Deep-XPIA tests prompt injection across multi-agent handoffs
Deep-XPIA is an open-source benchmark for cross-prompt injection in multi-agent systems, with live Claude Haiku measurements, a confused-deputy focus, and a clear warning about poisoned tool metadata.
Deep-XPIA is an open-source benchmark for cross-prompt injection that moves through multi-agent delegation chains. The repository describes 300 cases, 8 attack patterns, and 5 defenses, with live Claude Haiku measurements from June 2026. Its core finding is practical: the dangerous point is often the trust boundary where tool metadata or delegated context enters the system, not simply the number of agent hops.
Key takeaways
- Deep-XPIA focuses on confused-deputy failures where one agent carries poisoned context into another boundary.
- The live run reported 69% attack success without defenses and 12% with all wired defenses, while false positives rose to 31%.
- Registry injection was the hardest class in the repository's live notes, especially when poisoned metadata entered before prompt-stream defenses could act.

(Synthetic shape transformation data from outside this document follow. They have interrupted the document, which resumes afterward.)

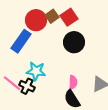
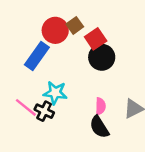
red square: (69, 17) -> (96, 39), moved

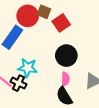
brown square: (75, 25) -> (44, 12), turned -32
black circle: (102, 57) -> (66, 56), moved

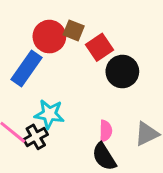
black circle: (66, 56) -> (122, 72), moved
black cross: (18, 83) -> (36, 137), turned 35

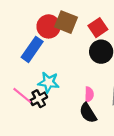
brown square: (74, 30) -> (66, 22), size x1.5
red square: (100, 47) -> (98, 28), moved

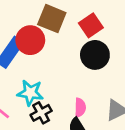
red circle: (49, 26) -> (30, 40), moved
black cross: (39, 99) -> (41, 113), moved

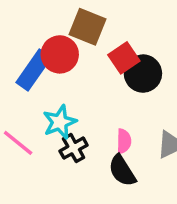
red square: (91, 25) -> (124, 58), moved
cyan star: (30, 93) -> (60, 122), turned -30

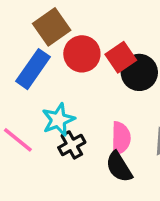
brown square: (87, 27) -> (52, 27), moved, turned 33
red circle: (60, 54) -> (82, 54), moved
pink semicircle: (124, 141) -> (121, 138), size x1.4

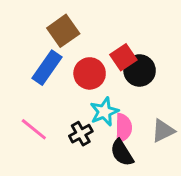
red circle: (82, 54) -> (90, 73), moved
cyan star: (58, 120) -> (104, 112), moved

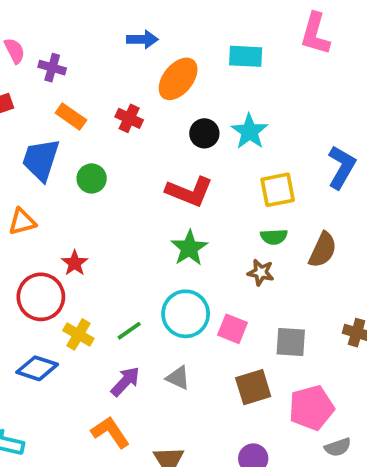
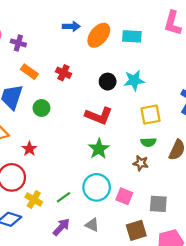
orange ellipse: (178, 79) -> (99, 35), moved
cyan star: (249, 132) -> (134, 80), turned 30
red star: (75, 263) -> (29, 149), moved

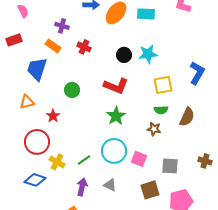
purple cross: (18, 43) -> (62, 26), moved
green circle: (41, 108) -> (72, 90), moved
purple arrow: (61, 227) -> (82, 187), turned -30

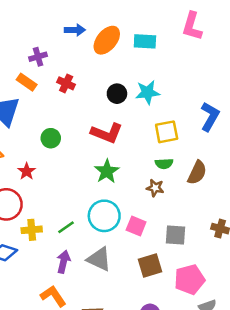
purple cross: (62, 26) -> (38, 57), turned -32
yellow cross: (57, 162) -> (32, 230), turned -35
gray triangle: (110, 185) -> (99, 259), size x1.5

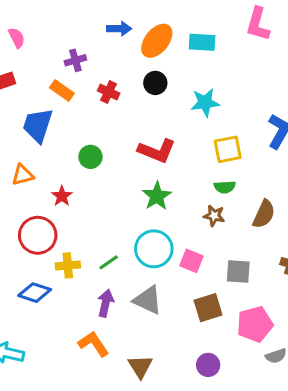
black circle: (117, 94) -> (155, 83), moved
brown semicircle: (197, 173) -> (264, 214), moved

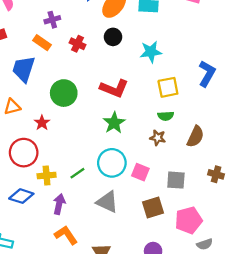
green circle: (90, 157) -> (64, 93), size x1.5
purple arrow: (106, 303) -> (59, 204), moved

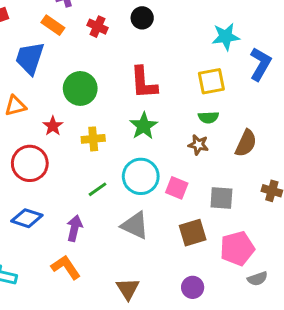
cyan star: (151, 52) -> (226, 37), moved
red L-shape: (114, 88) -> (144, 83), turned 64
yellow cross: (47, 175) -> (93, 139), moved
orange L-shape: (66, 235) -> (66, 267), moved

- The project separates measured live results from simulated baselines, which is useful for teams trying to avoid benchmark theatre.
- A Show HN thread on June 16, 2026 gives the release an independent early-discovery signal, but the technical evidence is in the repository.
Practical LinkLoot angle
Agent teams should use Deep-XPIA as a test-shape, not as a universal scorecard. The benchmark is most useful if your workflow includes tool registries, MCP-style discovery, handoffs between agents, memory, or delegated task execution. It gives you concrete attack patterns to reproduce against your own stack before adding more autonomy.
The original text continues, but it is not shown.